Developing a rigorous selection process based on recruiting people with the right innate qualities for the role has helped global company Stryker to enhance its organizational performance.
by Rachel Suff
This article originally appeared in the IRS Employment Review
For more than 20 years running, Stryker — a company specializing in surgical and medical devices — has delivered at least 20% organic growth annually. It attributes this achievement largely to recruiting people who have the right innate talents to drive the business forward.
In partnership with the consulting firm The Gallup Organization, the company has developed a talent- based selection technique for candidates to determine what is involved in great talent. The company operates in a fiercely competitive niche market, and the relationships that its sales people develop with surgeons and other customers are paramount.
Resourcing for growth
Attracting and retaining a high-performing and self-motivated workforce is central to Stryker’s corporate strategy. As Donna Lewandowski, HR director, explains: “The company continues to grow at a significant rate year-on-year, and in the five-plus years I have been here we have never not been hiring. It is not just the company’s expansion that drives our resourcing plans. We are constantly searching for new talent because Stryker is very keen to develop and progress people on to the next challenge, so we need to ‘backfill’ those roles.”
Stryker was founded in the United States, but now operates globally. It has operations and, therefore, recruitment requirements, in more than 20 countries — including the United States, South Africa, Ireland, Holland, and the United Kingdom, where it is one of four main suppliers to the National Health Service (NHS). Its resourcing strategy is tailored to meet the cultural and economic conditions specific to each national labor market. For example, the current low level of unemployment in the United Kingdom means that the main challenge is attracting a sufficiently large number of good-quality candidates.

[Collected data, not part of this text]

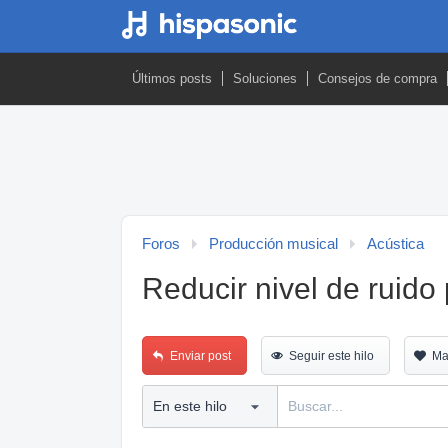
Últimos posts
Soluciones
Consejos de compra
Foros
Producción musical
Acústica
Reducir nivel de ruido
Enviar post
Seguir este hilo
Ma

Yet, while the practical application of Stryker’s resourcing strategy may vary slightly according to local conditions, its overall ethos remains constant. Maintaining its culture of “sustained excellence,” which has reaped such impressive financial results for the business, means settling for nothing but the most highly motivated and talented people. “The company strives to attract the very best, and we would rather not recruit than lower our expectations because we know the business depends on it,” Lewandowski says. “We take a long-term, rather than a short-term, view to recruitment.”
Belief in the business
Stryker’s organizational culture is dynamic and focused on outcomes, but it is also one that is characterized by a strong belief in what the company does and the difference that its products can make to people’s health. As a developer and manufacturer of specialized surgical and medical devices — such as joint replacements and trauma, spine, and micro implant systems — Stryker’s products can help people to lead fuller and healthier lives. Its core business and mission is one that can carry a strong appeal to potential job candidates. In today’s competitive graduate recruitment market, Stryker may not be a household name, but it is finding that there is a “ground-swell” of graduates who want to work for an employer where they can make a difference.
“A very important part of our attraction strategy is to talk about the personality of Stryker,” Lewandowski explains. “We aim to be an employer of choice. We want to attract people with the desire to succeed, but are also very ready to develop and progress them through the business.”

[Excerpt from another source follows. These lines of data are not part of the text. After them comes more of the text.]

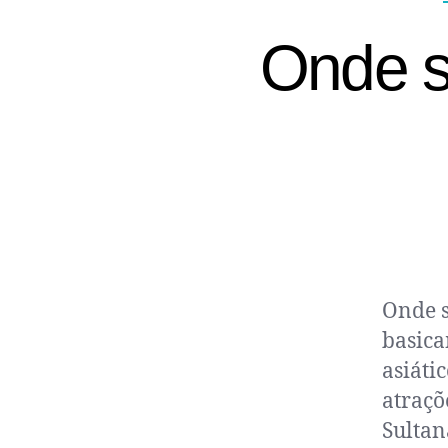
Onde s
Onde s
basica
asiáti
atraçõ
Sultan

An important feature of Stryker’s employment ethos is to retain staff by offering them a range of different career opportunities. Succession planning represents a key resourcing priority, as does the provision of opportunities for employees to develop by taking on more diverse roles and greater responsibility.
While the emphasis in many organizations has shifted from job security to “employability,” Stryker believes in removing occupational barriers to progression and providing employees with the chance to take on new challenges within the company.

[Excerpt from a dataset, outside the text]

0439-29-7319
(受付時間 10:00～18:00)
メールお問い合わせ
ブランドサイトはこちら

“It may no longer be fashionable, but we do want to hire and retire people,” advises Lewandowski. “We make a conscious effort not to pigeon-hole employees into fixed careers, unless that is what they want. Because our emphasis is on talent, and because of our size and growth, we have the capacity to offer employees a range of different career options over their lifetime.”
Stryker aims to attract highly motivated and talented people in order to help it achieve its business goals.
The predictive validation selection tool that Gallup has developed for the company is based on in-depth research within Stryker to determine what constitutes high performance in certain roles.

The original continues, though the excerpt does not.